_Problem description_
Each line in the entries that has the word "posts" has to be copied.

━━━━━ Exercise materials ━━━━━

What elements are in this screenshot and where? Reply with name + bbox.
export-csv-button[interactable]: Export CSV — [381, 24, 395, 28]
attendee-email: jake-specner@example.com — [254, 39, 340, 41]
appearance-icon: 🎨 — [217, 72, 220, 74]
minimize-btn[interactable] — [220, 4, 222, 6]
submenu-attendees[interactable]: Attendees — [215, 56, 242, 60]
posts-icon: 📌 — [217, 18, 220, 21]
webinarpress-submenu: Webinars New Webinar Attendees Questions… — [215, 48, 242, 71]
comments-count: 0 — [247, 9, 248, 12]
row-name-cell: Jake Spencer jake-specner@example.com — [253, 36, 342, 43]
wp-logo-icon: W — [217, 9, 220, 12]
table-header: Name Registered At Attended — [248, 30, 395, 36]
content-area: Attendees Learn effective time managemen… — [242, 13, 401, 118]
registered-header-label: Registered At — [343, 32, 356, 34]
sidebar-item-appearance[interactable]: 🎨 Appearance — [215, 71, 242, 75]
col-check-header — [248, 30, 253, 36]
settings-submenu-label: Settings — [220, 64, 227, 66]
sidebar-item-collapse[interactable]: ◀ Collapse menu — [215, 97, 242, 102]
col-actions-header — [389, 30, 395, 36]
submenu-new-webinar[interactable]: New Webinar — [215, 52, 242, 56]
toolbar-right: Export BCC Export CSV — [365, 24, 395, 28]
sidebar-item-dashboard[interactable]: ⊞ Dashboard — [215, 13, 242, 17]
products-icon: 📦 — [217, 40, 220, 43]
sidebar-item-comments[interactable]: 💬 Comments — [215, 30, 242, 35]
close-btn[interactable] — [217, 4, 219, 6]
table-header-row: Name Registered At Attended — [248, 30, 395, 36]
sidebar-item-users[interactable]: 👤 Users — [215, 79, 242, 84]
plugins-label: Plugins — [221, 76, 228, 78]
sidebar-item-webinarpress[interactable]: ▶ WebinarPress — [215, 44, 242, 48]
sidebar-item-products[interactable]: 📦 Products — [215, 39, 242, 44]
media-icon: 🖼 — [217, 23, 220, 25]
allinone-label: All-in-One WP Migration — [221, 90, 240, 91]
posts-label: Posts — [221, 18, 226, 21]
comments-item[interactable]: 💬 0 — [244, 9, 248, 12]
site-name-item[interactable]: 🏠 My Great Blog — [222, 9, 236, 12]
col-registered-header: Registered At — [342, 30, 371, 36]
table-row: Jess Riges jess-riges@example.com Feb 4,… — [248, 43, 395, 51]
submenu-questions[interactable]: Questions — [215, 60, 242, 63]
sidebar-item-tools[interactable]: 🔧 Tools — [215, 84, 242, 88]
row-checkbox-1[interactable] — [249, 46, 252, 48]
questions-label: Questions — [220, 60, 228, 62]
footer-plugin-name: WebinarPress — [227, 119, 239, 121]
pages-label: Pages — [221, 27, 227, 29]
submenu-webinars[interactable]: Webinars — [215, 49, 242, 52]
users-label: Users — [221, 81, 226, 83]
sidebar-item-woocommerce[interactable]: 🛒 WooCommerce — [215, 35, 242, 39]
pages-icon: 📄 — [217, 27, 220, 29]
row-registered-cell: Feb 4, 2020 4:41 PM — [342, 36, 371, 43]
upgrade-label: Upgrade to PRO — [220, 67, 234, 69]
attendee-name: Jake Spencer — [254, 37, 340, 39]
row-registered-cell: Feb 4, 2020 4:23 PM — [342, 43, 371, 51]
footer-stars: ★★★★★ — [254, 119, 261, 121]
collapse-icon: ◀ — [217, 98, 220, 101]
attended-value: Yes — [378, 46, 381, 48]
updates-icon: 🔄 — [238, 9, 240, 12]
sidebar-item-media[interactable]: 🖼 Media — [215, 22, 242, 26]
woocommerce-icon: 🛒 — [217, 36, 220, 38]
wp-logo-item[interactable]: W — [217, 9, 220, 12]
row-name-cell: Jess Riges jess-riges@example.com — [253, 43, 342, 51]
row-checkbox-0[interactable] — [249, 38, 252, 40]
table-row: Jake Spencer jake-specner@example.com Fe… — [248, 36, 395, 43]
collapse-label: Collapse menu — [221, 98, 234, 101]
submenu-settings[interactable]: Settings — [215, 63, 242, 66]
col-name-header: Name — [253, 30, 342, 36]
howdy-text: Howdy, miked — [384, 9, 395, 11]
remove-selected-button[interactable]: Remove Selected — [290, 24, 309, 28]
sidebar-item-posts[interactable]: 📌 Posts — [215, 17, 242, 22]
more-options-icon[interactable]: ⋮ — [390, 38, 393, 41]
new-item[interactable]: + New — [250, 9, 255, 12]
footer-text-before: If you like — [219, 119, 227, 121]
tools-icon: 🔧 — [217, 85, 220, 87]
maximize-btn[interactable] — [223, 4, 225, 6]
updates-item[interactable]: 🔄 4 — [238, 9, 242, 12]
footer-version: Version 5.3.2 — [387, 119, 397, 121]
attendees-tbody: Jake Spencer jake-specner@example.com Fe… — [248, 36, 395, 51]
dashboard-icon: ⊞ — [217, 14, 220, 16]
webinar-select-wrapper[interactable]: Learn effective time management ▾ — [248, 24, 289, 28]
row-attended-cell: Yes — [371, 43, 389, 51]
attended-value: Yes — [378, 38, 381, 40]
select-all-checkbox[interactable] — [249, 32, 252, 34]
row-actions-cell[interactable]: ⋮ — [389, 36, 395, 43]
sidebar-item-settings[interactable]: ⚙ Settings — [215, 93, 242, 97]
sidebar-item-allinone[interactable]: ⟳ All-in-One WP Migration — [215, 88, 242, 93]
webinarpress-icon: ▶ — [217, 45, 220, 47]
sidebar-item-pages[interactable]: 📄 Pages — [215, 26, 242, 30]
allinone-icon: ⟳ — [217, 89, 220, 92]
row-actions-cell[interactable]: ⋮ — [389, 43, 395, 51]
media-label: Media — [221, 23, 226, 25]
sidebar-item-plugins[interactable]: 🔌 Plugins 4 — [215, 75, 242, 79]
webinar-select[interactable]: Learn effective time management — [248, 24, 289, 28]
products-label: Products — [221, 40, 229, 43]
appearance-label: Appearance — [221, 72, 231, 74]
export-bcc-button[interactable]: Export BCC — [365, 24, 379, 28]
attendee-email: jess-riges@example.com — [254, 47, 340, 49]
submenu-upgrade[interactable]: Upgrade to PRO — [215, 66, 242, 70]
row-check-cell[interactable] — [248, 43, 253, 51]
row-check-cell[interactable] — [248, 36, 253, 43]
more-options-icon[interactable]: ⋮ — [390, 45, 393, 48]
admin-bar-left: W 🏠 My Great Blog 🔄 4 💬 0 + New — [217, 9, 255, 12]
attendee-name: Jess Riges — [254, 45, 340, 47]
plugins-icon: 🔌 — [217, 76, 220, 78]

━━━━━

_Task response_
posts-icon: 📌 — [217, 18, 220, 21]
posts-label: Posts — [221, 18, 226, 21]
sidebar-item-posts[interactable]: 📌 Posts — [215, 17, 242, 22]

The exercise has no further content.